Dividend mutual funds are stock mutual funds that primarily invest in companies that pay dividends, which are profits that companies share with stock shareholders. Dividends can be received as a source of income or they can be used to buy more shares of the mutual fund. Most investors who buy dividend mutual funds are usually looking for a source of income, which is to say that the investor would like steady and reliable payments from their mutual fund investment.
In most cases, because of their income-generating nature, dividend mutual funds are best-suited for retired investors. Dividend mutual funds also tend to be less aggressive (less risky) than other types of funds, such as growth stock mutual funds.

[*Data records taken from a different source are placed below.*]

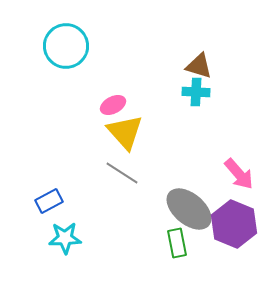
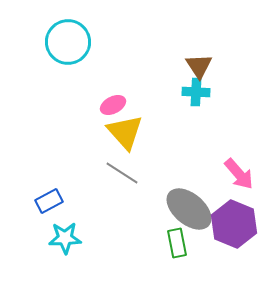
cyan circle: moved 2 px right, 4 px up
brown triangle: rotated 40 degrees clockwise
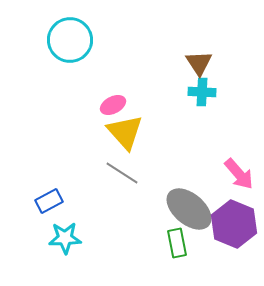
cyan circle: moved 2 px right, 2 px up
brown triangle: moved 3 px up
cyan cross: moved 6 px right
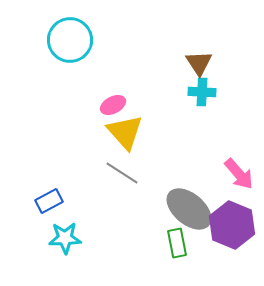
purple hexagon: moved 2 px left, 1 px down
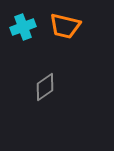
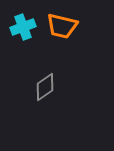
orange trapezoid: moved 3 px left
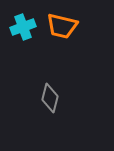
gray diamond: moved 5 px right, 11 px down; rotated 40 degrees counterclockwise
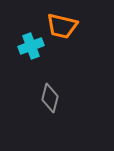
cyan cross: moved 8 px right, 19 px down
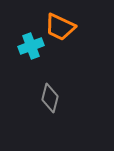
orange trapezoid: moved 2 px left, 1 px down; rotated 12 degrees clockwise
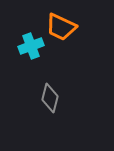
orange trapezoid: moved 1 px right
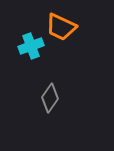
gray diamond: rotated 20 degrees clockwise
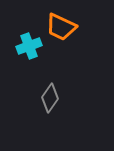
cyan cross: moved 2 px left
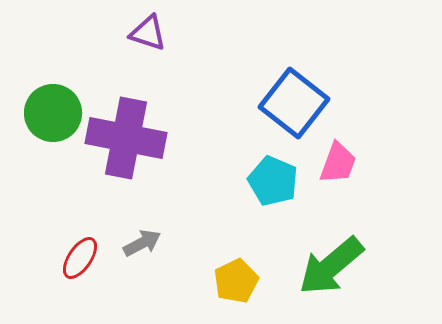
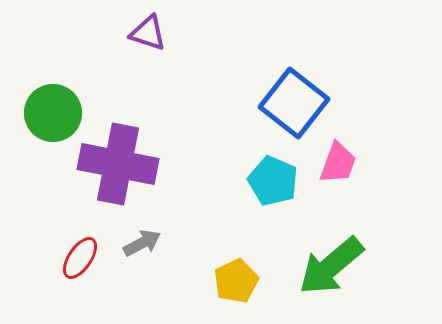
purple cross: moved 8 px left, 26 px down
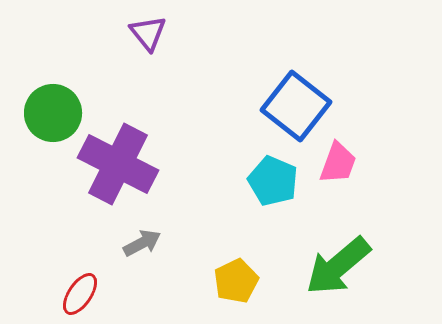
purple triangle: rotated 33 degrees clockwise
blue square: moved 2 px right, 3 px down
purple cross: rotated 16 degrees clockwise
red ellipse: moved 36 px down
green arrow: moved 7 px right
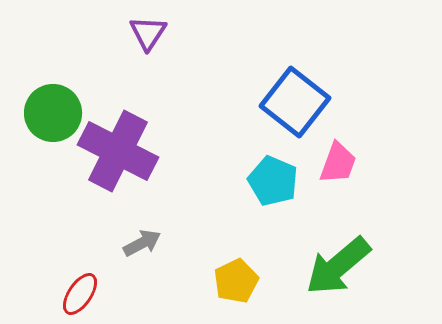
purple triangle: rotated 12 degrees clockwise
blue square: moved 1 px left, 4 px up
purple cross: moved 13 px up
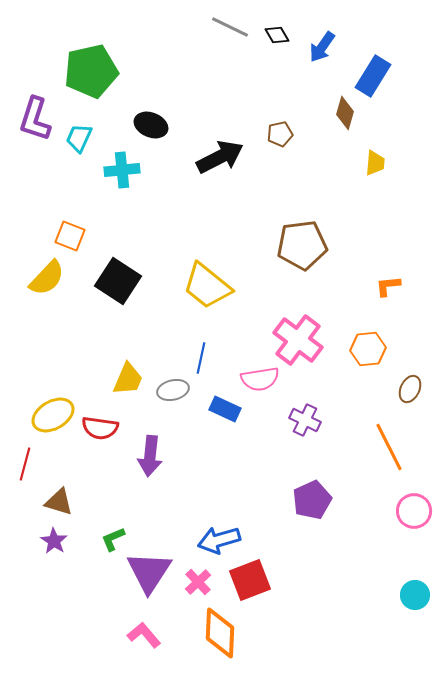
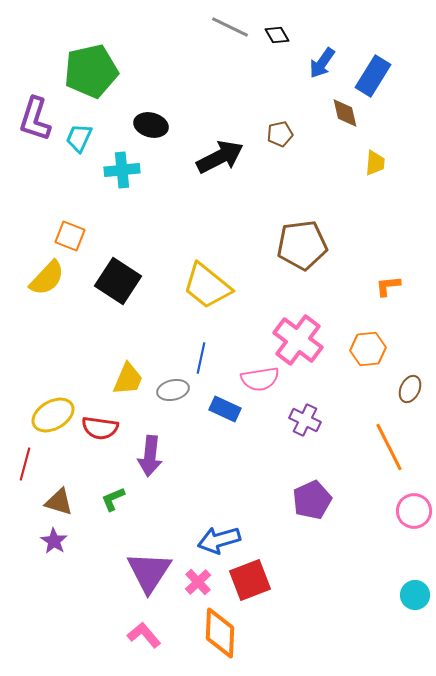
blue arrow at (322, 47): moved 16 px down
brown diamond at (345, 113): rotated 28 degrees counterclockwise
black ellipse at (151, 125): rotated 8 degrees counterclockwise
green L-shape at (113, 539): moved 40 px up
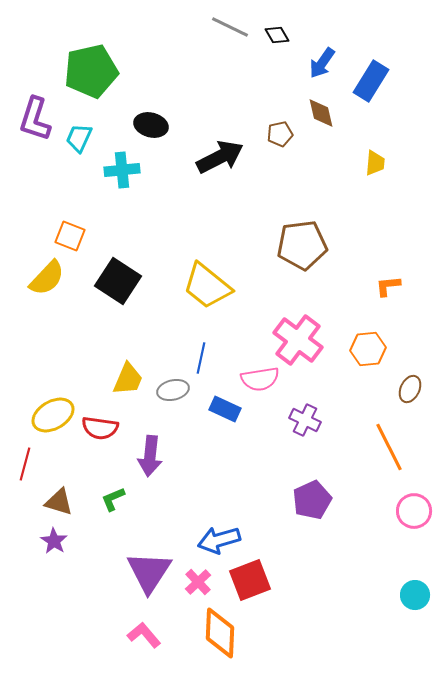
blue rectangle at (373, 76): moved 2 px left, 5 px down
brown diamond at (345, 113): moved 24 px left
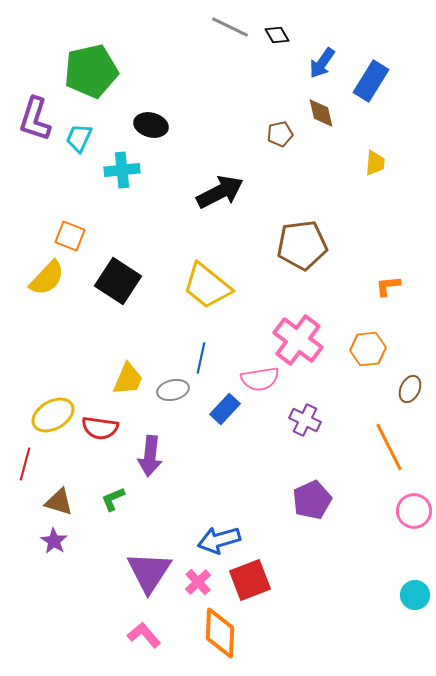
black arrow at (220, 157): moved 35 px down
blue rectangle at (225, 409): rotated 72 degrees counterclockwise
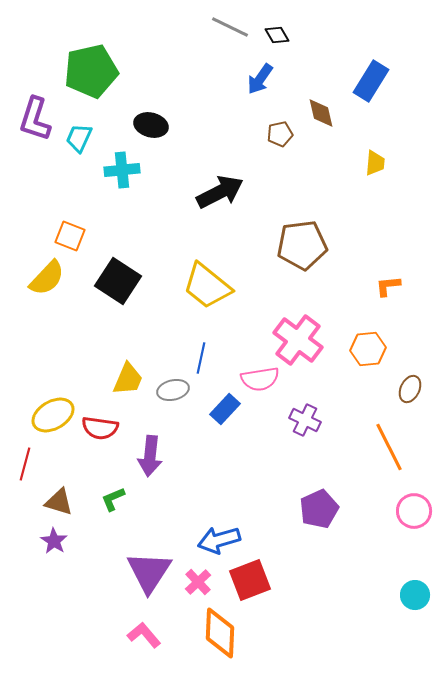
blue arrow at (322, 63): moved 62 px left, 16 px down
purple pentagon at (312, 500): moved 7 px right, 9 px down
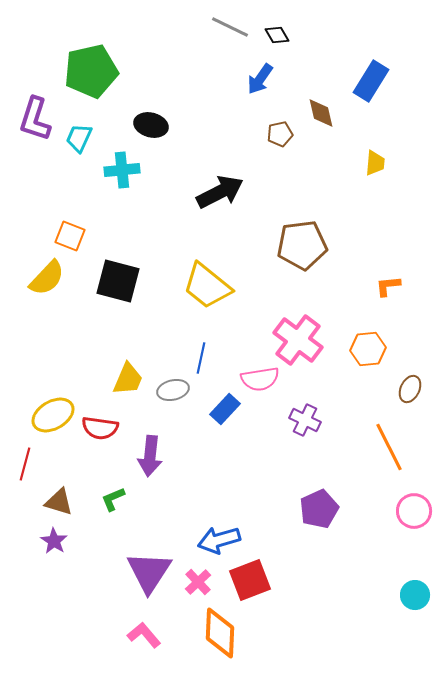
black square at (118, 281): rotated 18 degrees counterclockwise
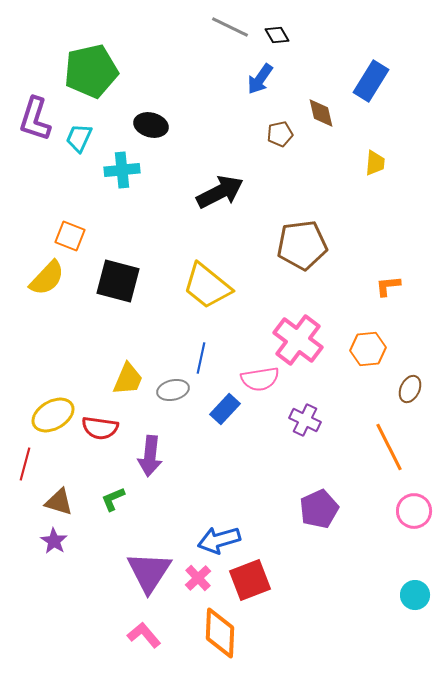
pink cross at (198, 582): moved 4 px up
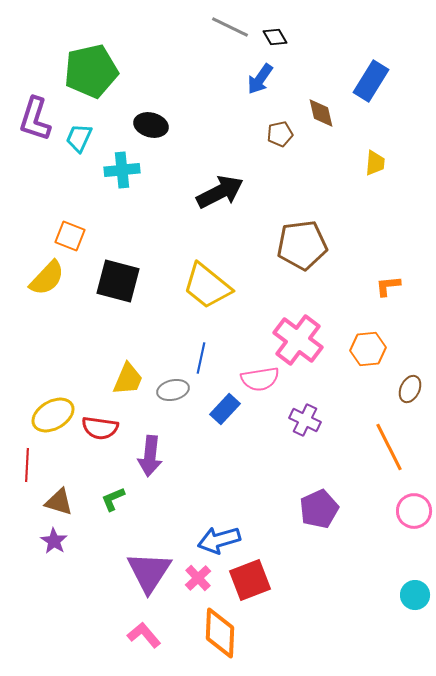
black diamond at (277, 35): moved 2 px left, 2 px down
red line at (25, 464): moved 2 px right, 1 px down; rotated 12 degrees counterclockwise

Some investors also like to use mutual funds that pay dividends in economic environments where bond mutual funds are not attractive. For example, when interest rates are low but economic conditions are generally good, bond funds can have lower yields than dividend mutual funds.
Dividend Mutual Funds– How dividend are paid?
- Growth linked mutual funds invests with objective of capital appreciation.
- Dividend linked mutual funds invests with objective of dividend payment.
- Dividend is paid from the profit made by the fund in last one year (say). If there is no profit there will be no dividend disbursement.
- Dividend can be credited directly to investor’s bank account.
- For this the investors must select the ‘dividend payout’ option instead of ‘dividend reinvest’ option.
In case of dividend reinvest option (growth), the reinvested amount is used to buy more units at prevailing NAV. In this case the investor will see the number of units growing. But there will be no cash in-flow in short term.